Stabilization of wild-type p53 in human T-lymphocytes transformed by HTLV-I.

  • 1 November 1993
    • journal article
    • Vol. 8 (11), 3029-36
Abstract
Adult T-cell leukemia/lymphoma is an aggressive malignancy associated with infection by the human T-lymphotropic virus type-I (HTLV-I). We now demonstrate that p53 expression is elevated in the HTLV-I-transformed T-lymphocyte lines C81, MT-2, MT-4 and HUT 102. In pulse-chase experiments, the p53 protein demonstrated a prolonged half-life of 2 to 8 h in HTLV-I-transformed cells compared with 0.5 to 1.0 h for wild-type p53 in primary human and murine fibroblasts, or human peripheral blood lymphocytes.
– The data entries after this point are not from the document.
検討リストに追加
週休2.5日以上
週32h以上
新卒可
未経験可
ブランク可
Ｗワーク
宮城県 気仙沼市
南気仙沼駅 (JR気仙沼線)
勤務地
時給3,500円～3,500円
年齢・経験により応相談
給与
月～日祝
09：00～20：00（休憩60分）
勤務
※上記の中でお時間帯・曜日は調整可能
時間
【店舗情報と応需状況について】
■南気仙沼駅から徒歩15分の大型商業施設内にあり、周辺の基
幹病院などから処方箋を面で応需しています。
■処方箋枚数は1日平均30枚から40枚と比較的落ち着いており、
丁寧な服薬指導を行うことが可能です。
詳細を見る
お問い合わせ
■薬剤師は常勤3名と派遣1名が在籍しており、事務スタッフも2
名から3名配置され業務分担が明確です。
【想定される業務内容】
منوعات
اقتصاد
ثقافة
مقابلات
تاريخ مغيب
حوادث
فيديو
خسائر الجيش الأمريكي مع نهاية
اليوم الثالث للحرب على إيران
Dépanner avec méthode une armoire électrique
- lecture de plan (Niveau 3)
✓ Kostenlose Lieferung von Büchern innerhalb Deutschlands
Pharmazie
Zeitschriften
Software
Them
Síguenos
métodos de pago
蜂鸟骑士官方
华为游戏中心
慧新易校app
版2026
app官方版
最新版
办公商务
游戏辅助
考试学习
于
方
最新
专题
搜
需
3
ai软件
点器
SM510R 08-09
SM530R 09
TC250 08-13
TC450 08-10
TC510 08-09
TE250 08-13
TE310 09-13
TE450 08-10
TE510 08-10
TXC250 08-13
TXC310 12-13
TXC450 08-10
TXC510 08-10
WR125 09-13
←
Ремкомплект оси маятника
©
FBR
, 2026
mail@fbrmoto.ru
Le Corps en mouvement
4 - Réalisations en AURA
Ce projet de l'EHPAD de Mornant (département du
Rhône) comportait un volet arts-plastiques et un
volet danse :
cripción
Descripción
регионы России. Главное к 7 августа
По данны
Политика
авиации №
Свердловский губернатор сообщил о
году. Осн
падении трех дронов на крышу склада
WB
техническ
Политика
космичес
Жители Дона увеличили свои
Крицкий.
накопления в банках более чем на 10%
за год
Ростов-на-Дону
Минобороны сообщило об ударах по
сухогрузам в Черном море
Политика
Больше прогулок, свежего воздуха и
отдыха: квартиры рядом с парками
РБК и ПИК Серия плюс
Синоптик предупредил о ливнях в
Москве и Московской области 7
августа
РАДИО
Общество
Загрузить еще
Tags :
In cell lines C81 and HUT 102, which exhibited the longest p53 protein half-life, the wild-type-related PAb1620 epitope was detected at reduced levels. The PAb240 mutant-related p53 epitope was not detected in any of the transformed cell lines. By direct sequence analysis of RT-PCR products, the entire p53 cDNA coding sequence was determined to be wild-type in all four cell lines. Stabilization of wild-type p53 may represent its functional inactivation and contribute to lymphocyte transformation by HTLV-I.